Leaving the Little John Site was a bit of a scramble but we managed it. As with most goodbyes, it was bittersweet. It's thought-provoking to be in a place and know you may never be back there again. The places I would go to and return to if money was no option. I'm definitely going to try to convince my parents who are picking me up in Whitehorse to make a drive through Beaver Creek, preferably on a Sunday or Wednesday for a last slow pitch game.

Because while the Archaeology was cool: hearths, obsidian flakes, a rodent tooth, bone fragments, and a preliminary or perhaps heavily eroded side-notched point in addition to other student's impressive finds of blades, a complete bison heel bone, a perhaps 13000+ year old game-changer biface, and the admittedly really cool, very old squirrel bones, behind all of those things except perhaps some of the bones, is people. The cultural material only exists because of people. Accordingly, it is the people that made my experience in Beaver Creek. People like Leslie, Chelsea, Tamika, Eddy, Blake, Bessie, Wilfred, Louis and Robert, Eldred, Jessica, Pat, Pat's wife (whose name unfortunately always evades me), Jolinda, Ryan, Glen, other Glen, Marilyn, DJ, Mike, Tristain, Leon, Tayla, Tom, Forrest, Ian, Martha, Julius, Susie, Selena, Roland, Star, Derrick, Ken, Doug, many more people and names I am forgetting, and of course Ruth and David. A list of names that may be forgotten corresponding to a community of people I intend never to forget.
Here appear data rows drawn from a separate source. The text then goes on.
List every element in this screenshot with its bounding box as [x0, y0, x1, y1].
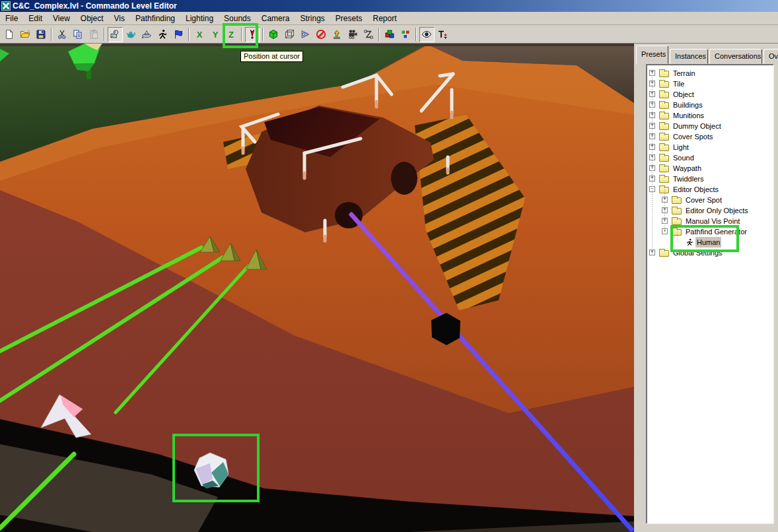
folder-icon: [659, 92, 669, 98]
toolbar-separator: [415, 28, 417, 41]
tree-row-terrain[interactable]: +Terrain: [647, 68, 773, 79]
menu-item-lighting[interactable]: Lighting: [180, 13, 219, 24]
tree-label[interactable]: Editor Objects: [672, 184, 720, 195]
restrict-x-button[interactable]: X: [192, 27, 207, 42]
scene-camera-button[interactable]: [108, 27, 123, 42]
menu-item-view[interactable]: View: [48, 13, 75, 24]
toolbar: XYZ: [0, 26, 778, 44]
copy-button[interactable]: [71, 27, 86, 42]
folder-icon: [659, 113, 669, 119]
cut-icon: [57, 29, 67, 40]
folder-icon: [659, 102, 669, 109]
folder-icon: [672, 218, 682, 225]
tab-conversations[interactable]: Conversations: [709, 49, 762, 64]
text-labels-button[interactable]: [435, 27, 450, 42]
tree-label[interactable]: Light: [672, 142, 690, 152]
flag-marker-button[interactable]: [171, 27, 186, 42]
camera-dolly-icon: [347, 29, 358, 40]
menu-item-report[interactable]: Report: [368, 13, 402, 24]
tree-row-object[interactable]: +Object: [647, 89, 773, 100]
vis-points-button[interactable]: [298, 27, 313, 42]
folder-icon: [659, 71, 669, 77]
tree-label[interactable]: Object: [672, 89, 695, 100]
tree-row-twiddlers[interactable]: +Twiddlers: [647, 174, 773, 184]
menu-item-presets[interactable]: Presets: [330, 13, 368, 24]
tree-label[interactable]: Editor Only Objects: [684, 205, 750, 216]
tree-label[interactable]: Sound: [672, 152, 695, 163]
object-palette-button[interactable]: [382, 27, 398, 42]
rgb-squares-icon: [400, 29, 411, 40]
menu-bar: FileEditViewObjectVisPathfindingLighting…: [0, 12, 778, 25]
tab-instances[interactable]: Instances: [670, 49, 708, 64]
tree-row-editor-only-objects[interactable]: +Editor Only Objects: [647, 205, 773, 216]
open-file-button[interactable]: [18, 27, 33, 42]
tree-label[interactable]: Waypath: [672, 163, 703, 174]
tree-label[interactable]: Buildings: [672, 100, 704, 110]
tree-label[interactable]: Cover Spots: [672, 131, 715, 142]
tooltip: Position at cursor: [240, 51, 303, 62]
solid-view-button[interactable]: [266, 27, 281, 42]
tree-row-light[interactable]: +Light: [647, 142, 773, 152]
camera-path-button[interactable]: [345, 27, 361, 42]
menu-item-pathfinding[interactable]: Pathfinding: [130, 13, 180, 24]
menu-item-vis[interactable]: Vis: [109, 13, 130, 24]
color-swatches-button[interactable]: [398, 27, 413, 42]
waypath-tool-button[interactable]: [361, 27, 376, 42]
vis-point-icon: [300, 29, 310, 40]
new-file-icon: [4, 29, 15, 40]
viewport-3d[interactable]: [0, 44, 634, 532]
tree-connector-line: [652, 73, 653, 255]
tree-label[interactable]: Twiddlers: [672, 174, 705, 184]
copy-icon: [73, 29, 83, 40]
tree-row-tile[interactable]: +Tile: [647, 79, 773, 89]
menu-item-edit[interactable]: Edit: [23, 13, 48, 24]
tree-label[interactable]: Dummy Object: [672, 121, 723, 131]
restrict-y-button[interactable]: Y: [208, 27, 223, 42]
wire-cube-icon: [284, 29, 295, 40]
title-bar[interactable]: C&C_Complex.lvl - Commando Level Editor: [0, 0, 778, 12]
restrict-x-label: X: [197, 30, 203, 40]
folder-icon: [672, 197, 682, 204]
tree-label[interactable]: Terrain: [672, 68, 697, 79]
tree-row-munitions[interactable]: +Munitions: [647, 110, 773, 121]
toolbar-separator: [104, 28, 105, 41]
eye-icon: [421, 29, 432, 40]
menu-item-camera[interactable]: Camera: [256, 13, 295, 24]
new-file-button[interactable]: [2, 27, 17, 42]
toggle-visibility-button[interactable]: [419, 27, 435, 42]
tree-row-cover-spot[interactable]: +Cover Spot: [647, 195, 773, 205]
wireframe-view-button[interactable]: [282, 27, 297, 42]
cut-button[interactable]: [55, 27, 70, 42]
preset-tree[interactable]: +Terrain+Tile+Object+Buildings+Munitions…: [647, 65, 773, 523]
render-options-button[interactable]: [124, 27, 139, 42]
walkthrough-mode-button[interactable]: [155, 27, 170, 42]
tree-label[interactable]: Tile: [672, 79, 686, 89]
tree-row-waypath[interactable]: +Waypath: [647, 163, 773, 174]
rgb-cubes-icon: [384, 29, 395, 40]
app-window: C&C_Complex.lvl - Commando Level Editor …: [0, 0, 778, 532]
menu-item-strings[interactable]: Strings: [295, 13, 330, 24]
scene-camera-icon: [110, 29, 120, 40]
folder-icon: [659, 166, 669, 172]
tab-over[interactable]: Over: [763, 49, 778, 64]
no-edit-icon: [316, 29, 326, 40]
menu-item-file[interactable]: File: [0, 13, 23, 24]
menu-item-object[interactable]: Object: [75, 13, 109, 24]
tree-row-editor-objects[interactable]: -Editor Objects: [647, 184, 773, 195]
runner-icon: [157, 29, 168, 40]
tree-row-sound[interactable]: +Sound: [647, 152, 773, 163]
tree-row-cover-spots[interactable]: +Cover Spots: [647, 131, 773, 142]
orbit-camera-button[interactable]: [139, 27, 155, 42]
solid-cube-icon: [268, 29, 279, 40]
move-to-top-button[interactable]: [330, 27, 345, 42]
save-file-button[interactable]: [34, 27, 49, 42]
lock-editing-button[interactable]: [314, 27, 329, 42]
to-top-icon: [332, 29, 342, 40]
tab-presets[interactable]: Presets: [636, 46, 668, 64]
tree-label[interactable]: Cover Spot: [684, 195, 723, 205]
tree-label[interactable]: Munitions: [672, 110, 705, 121]
menu-item-sounds[interactable]: Sounds: [219, 13, 256, 24]
tree-row-buildings[interactable]: +Buildings: [647, 100, 773, 110]
tree-row-dummy-object[interactable]: +Dummy Object: [647, 121, 773, 131]
paste-button[interactable]: [87, 27, 102, 42]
Luckily, Tamika had the great idea to have hers and Eddy's birthday celebration before we left so there was a nice gathering that unfortunately ended with goodbyes. The birthday party felt like home: copious amounts of food, the older people eating first, and three types of dessert (because one just isn't enough).

It felt like home because of the parallel's to my own family's celebrations but also due to the welcome we were afforded in our time at the Little John Site: our welcome sign the first day, countless visits, teaching us Upper Tanana and how to make birch bark baskets, shotgun and rifle shooting, ball games, numerous other activities; their way of life. As David said, we are now ambassadors of their culture and if possible, I hope to be able to show some of the character the White River First Nation showed us.

No, I am not good at goodbyes. What do you say? How do you thank enough, wish well enough people who did so much yet you may never see again? Consequently of these thoughts, I am a most awkward person at goodbyes and perhaps do not look like I feel much, but as I put this goodbye on paper, I could cry.

But instead, I choose to smile at both David and Eddy describing my hair as bushy in one night, Eldred's well wishes to all of us, Ruth telling me to get over my fear of birds as she said goodbye, and huge hugs from Tamika and Eddy.

I will smile and remember fondly the people who made my time in Beaver Creek.


Mongols and Mountains

There is a remarkably large amount of remarks that can be made about the names  Mongols as a history podcast will tell you. Surprisingly, hours of this podcast remain interesting. Fun facts like horses were likely domesticated in what is now Ukraine. The podcast also reminded us that 15-16% of all people are thought to be directly related to Genghis Khan; an incomprehensible fact, yet a repeated one. 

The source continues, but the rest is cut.